Call to give birth parents contact rights under law

By Simon Collins/Herald on Sunday
August 21, 2009

Adoptive parents are welcoming a call to rewrite New Zealand's 54-year-old adoption law - but say the most urgent need is to legislate for "open" adoptions where birth parents can keep in touch with their children.

Acting Principal Family Court Judge Paul von Dadelszen called this week for a review of the 1955 Adoption Act to remove discrimination against de facto and gay couples, who are currently barred from adopting.

But groups representing the country's dwindling numbers of adoptive parents said adoption was now so rare that they had had inquiries from only a handful of de facto and gay couples wanting to adopt.

Simon Kingham of the Adoption Option Trust in Christchurch said the biggest problem with the law was that it was written at a time when adoptions were "closed", meaning birth parents gave up all contact with their children.

Today virtually all adoptions are "open" and birth parents actually choose the adoptive parents for their babies - and stay in touch.

Dr Kingham and his wife, Sue, have an adopted girl aged 6 and a boy aged 4. Both children see not just each of their respective birth parents but also their birth grandparents, aunts, uncles and cousins.

"So in terms of grandparents they have six lots of grandparents," Mrs Kingham said.

"For me, being brought up in an open adoption is no different from a blended family, you just have more people in your life to love you."

Not all adoptions are quite so open. Mrs Kingham said some birth parents still wanted to keep their babies secret and just occasionally receive photos.

But Dr Kingham said Child, Youth and Family's adoption service encouraged open adoptions and New Zealand led the world with them.

The only problem was that, because the law had not kept up with changed practice, birth parents had no legal rights to maintain contact with their children if the adoptive parents later tried to exclude them.

"The law needs to change to give biological parents some legal protection against people changing their minds," he said.

Adoptions have declined dramatically since 1955 as both solo parenting and abortion have become more socially acceptable.

Adoptions outside the birth parents' family rose from about 1000 a year in the mid-1950s to a peak of 2617 in 1968, but have plunged to fewer than 100 a year in most recent years. There were just 77 last year.

A group of Christchurch birth mothers are about to launch their own Birth Mums Support Network to support young mothers wanting to explore open adoption.

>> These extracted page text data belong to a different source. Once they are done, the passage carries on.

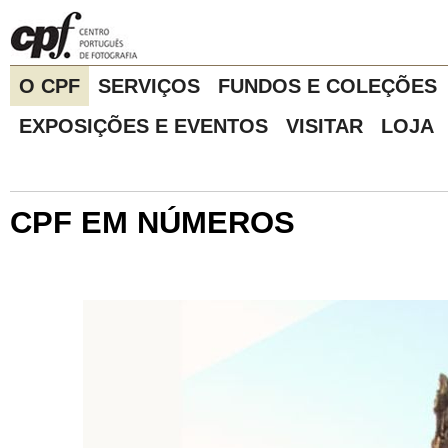
O CPF
SERVIÇOS
FUNDOS E COLEÇÕES
EXPOSIÇÕES E EVENTOS
VISITAR
LOJA
CPF EM NÚMEROS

Michele Daly of the Auckland-based Open Adoption Network, a social support group for adoptive parents, said she had only 150 couples on her database nationally, 80 per cent of them in Auckland.

She said the group included at least one couple who married so that they could adopt, because of the Adoption Act's rule that only married couples or individuals can adopt.

The network also includes same-sex couples where one partner has adopted but the couples cannot adopt children together.

"My personal view is that the law needs to be changed so that it's a reflection of the society that we have today," she said.

But Catholic bishops yesterday expressed concern that the debate about the law was focusing on the rights of adults, with almost no reference to the rights of children.

Bishop Peter Cullinane of Palmerston North said the church wanted to protect the rights of children.

"We accept the view, held by many researchers, that a mother's and a father's love are different and complementary, and that a child has a right to both."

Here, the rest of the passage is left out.